Los últimos datos oficiales confirman un deterioro sostenido del mercado laboral, con fuerte impacto en la industria, el comercio y la construcción, y más de 190 mil empleos privados perdidos desde el inicio del actual gobierno.

El mercado de trabajo continúa mostrando señales claramente desfavorables. Según la Encuesta de Indicadores Laborales (EIL), durante noviembre se mantuvo la tendencia de bajas en el empleo, mientras que los datos oficiales revelan que en octubre la contracción del trabajo registrado se profundizó, con una pérdida superior a los 30 mil puestos.
La destrucción de empleo se concentró principalmente en cuatro actividades clave: industria, comercio, servicios empresariales y construcción. Entre ellas, la industria se consolidó como el sector más golpeado, con un proceso de caída que no solo persiste, sino que además muestra signos de aceleración. En términos generales, las estadísticas reflejan una reducción de 33.100 puestos laborales en octubre, con retrocesos en todas las categorías relevadas.

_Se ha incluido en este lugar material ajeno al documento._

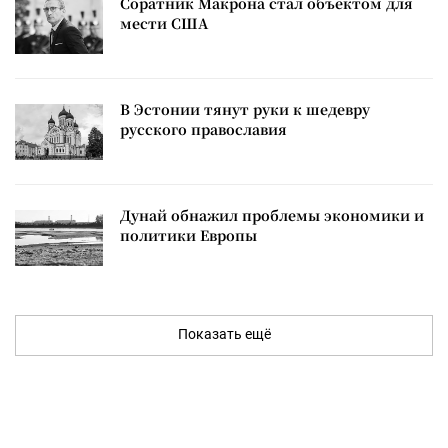
Соратник Макрона стал объектом для
мести США
В Эстонии тянут руки к шедевру
русского православия
Дунай обнажил проблемы экономики и
политики Европы
Показать ещё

Uno de los datos más significativos es que la caída también alcanzó al monotributo, un segmento que hasta ahora había logrado sostenerse. Además, se registraron bajas tanto en el empleo asalariado privado como en el público, y en el trabajo en casas particulares. El único rubro que mostró una leve mejora fue el de los trabajadores autónomos. Como resultado, la cantidad total de personas que realizan aportes pasó de 12.836.496 en septiembre a 12.803.362 en octubre.
Entre junio y octubre de 2025, el empleo asalariado privado acumuló una pérdida de 71.000 puestos. Solo en octubre, la caída se extendió a 10 de los 14 sectores que releva la estadística oficial en la comparación mensual. En la medición interanual, el mercado laboral perdió 91.100 trabajadores, con retrocesos significativos en el empleo privado, el sector público y el trabajo en casas particulares.
Durante los dos primeros años del gobierno de Javier Milei, el empleo registrado privado pasó de 6.385.800 a 6.191.600 puestos, lo que implica una pérdida de 194.200 trabajadores. En el ámbito estatal, la dotación se redujo en 71.900 personas, mientras que el empleo en casas particulares cayó en 29.100. En contraste, el monotributo mostró una expansión de más de 112 mil inscriptos, consolidándose como la principal válvula de escape frente al deterioro del empleo formal.